── GIVEN DATA

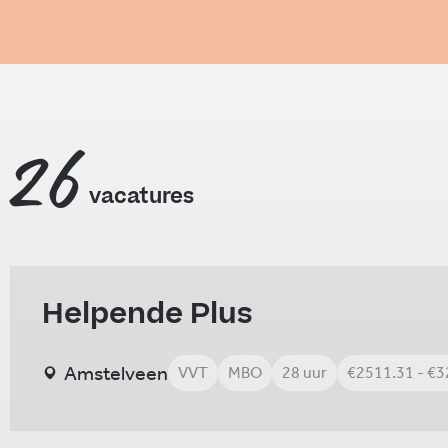
26
vacatures
Helpende Plus
Amstelveen
VVT
MBO
28 uur
€2511.31 - €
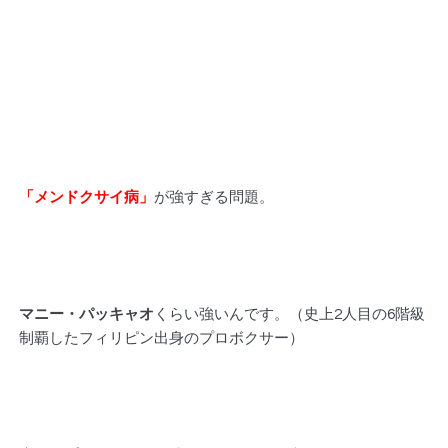
「メンドクサイ病」
が強すぎる問題。
マニー・パッキャオ
くらい強いんです。（史上2人目の6階級
制覇したフィリピン出身のプロボクサー）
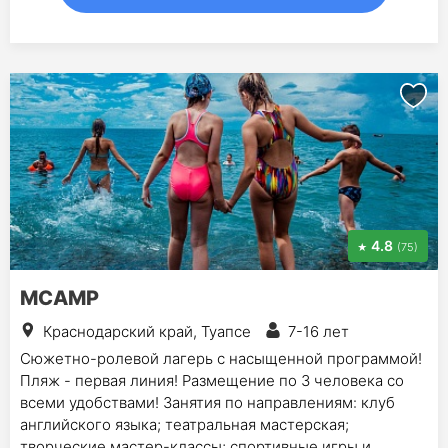
4.8
(75)
MCAMP
Краснодарский край, Туапсе
7-16 лет
Сюжетно-ролевой лагерь с насыщенной программой!
Пляж - первая линия! Размещение по 3 человека со
всеми удобствами! Занятия по направлениям: клуб
английского языка; театральная мастерская;
творческие мастер-классы; спортивные игры и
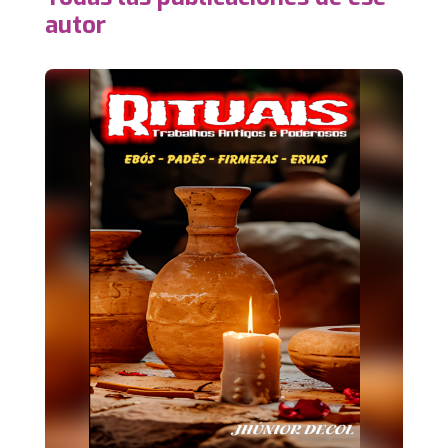
autor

────

__EXERCISE BRIEF__. In the records above, find the line containing "творческие мастер-классы; спортивные игры и", then write out exactly that line and every later one through the last, omitting pictures.

__RESULT OF THIS EXERCISE__.
творческие мастер-классы; спортивные игры и
autor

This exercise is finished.